#### Exercise objective
Filtering the records below, copy only those lines that include the word "Sweden".

#### Input
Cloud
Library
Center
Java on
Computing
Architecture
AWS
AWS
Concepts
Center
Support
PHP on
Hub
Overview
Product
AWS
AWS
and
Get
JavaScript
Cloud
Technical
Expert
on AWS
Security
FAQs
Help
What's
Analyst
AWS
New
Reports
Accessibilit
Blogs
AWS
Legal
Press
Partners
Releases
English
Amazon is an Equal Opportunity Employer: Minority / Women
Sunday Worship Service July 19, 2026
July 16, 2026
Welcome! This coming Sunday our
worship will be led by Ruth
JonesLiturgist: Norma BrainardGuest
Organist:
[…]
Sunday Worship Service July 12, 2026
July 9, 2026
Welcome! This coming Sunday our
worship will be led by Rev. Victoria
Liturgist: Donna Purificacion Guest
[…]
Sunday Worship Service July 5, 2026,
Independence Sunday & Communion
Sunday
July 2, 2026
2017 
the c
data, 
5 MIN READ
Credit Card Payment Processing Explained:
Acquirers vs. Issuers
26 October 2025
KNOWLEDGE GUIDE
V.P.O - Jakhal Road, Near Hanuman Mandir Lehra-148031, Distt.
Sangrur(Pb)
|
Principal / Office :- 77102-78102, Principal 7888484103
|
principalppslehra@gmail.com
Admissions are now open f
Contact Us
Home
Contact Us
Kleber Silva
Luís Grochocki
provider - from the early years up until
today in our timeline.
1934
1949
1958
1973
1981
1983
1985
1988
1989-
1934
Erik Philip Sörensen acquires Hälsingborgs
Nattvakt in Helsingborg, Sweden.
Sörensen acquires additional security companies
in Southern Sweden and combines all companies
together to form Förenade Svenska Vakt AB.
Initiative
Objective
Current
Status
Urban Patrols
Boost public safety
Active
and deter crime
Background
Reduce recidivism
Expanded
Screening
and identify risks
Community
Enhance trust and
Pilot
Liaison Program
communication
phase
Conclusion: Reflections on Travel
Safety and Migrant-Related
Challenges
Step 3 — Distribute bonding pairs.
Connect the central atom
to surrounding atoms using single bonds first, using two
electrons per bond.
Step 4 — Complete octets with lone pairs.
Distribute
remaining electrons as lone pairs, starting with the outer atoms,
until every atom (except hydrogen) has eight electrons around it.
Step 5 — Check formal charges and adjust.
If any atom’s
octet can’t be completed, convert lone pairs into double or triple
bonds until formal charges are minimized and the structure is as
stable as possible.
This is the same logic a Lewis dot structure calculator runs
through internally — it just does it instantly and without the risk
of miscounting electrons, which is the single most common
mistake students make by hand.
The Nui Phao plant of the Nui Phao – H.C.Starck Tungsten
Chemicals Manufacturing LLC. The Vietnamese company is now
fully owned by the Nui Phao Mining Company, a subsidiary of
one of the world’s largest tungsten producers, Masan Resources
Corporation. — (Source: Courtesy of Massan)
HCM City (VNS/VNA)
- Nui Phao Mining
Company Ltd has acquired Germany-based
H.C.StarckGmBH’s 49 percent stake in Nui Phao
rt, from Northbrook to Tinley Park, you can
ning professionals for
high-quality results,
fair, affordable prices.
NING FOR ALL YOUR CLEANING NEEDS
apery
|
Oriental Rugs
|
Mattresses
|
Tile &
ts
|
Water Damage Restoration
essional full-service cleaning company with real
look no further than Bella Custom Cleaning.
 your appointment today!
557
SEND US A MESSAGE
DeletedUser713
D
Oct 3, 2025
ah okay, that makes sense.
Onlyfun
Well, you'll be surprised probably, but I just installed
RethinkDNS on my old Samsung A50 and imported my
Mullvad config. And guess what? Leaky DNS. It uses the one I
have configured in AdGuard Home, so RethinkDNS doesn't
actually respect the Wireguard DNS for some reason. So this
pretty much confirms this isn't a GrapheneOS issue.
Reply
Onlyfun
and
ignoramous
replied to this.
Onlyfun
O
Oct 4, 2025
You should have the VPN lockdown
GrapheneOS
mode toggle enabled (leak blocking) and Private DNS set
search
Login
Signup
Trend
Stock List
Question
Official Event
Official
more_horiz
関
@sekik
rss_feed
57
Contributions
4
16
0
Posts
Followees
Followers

#### Answer box
Nattvakt in Helsingborg, Sweden.
in Southern Sweden and combines all companies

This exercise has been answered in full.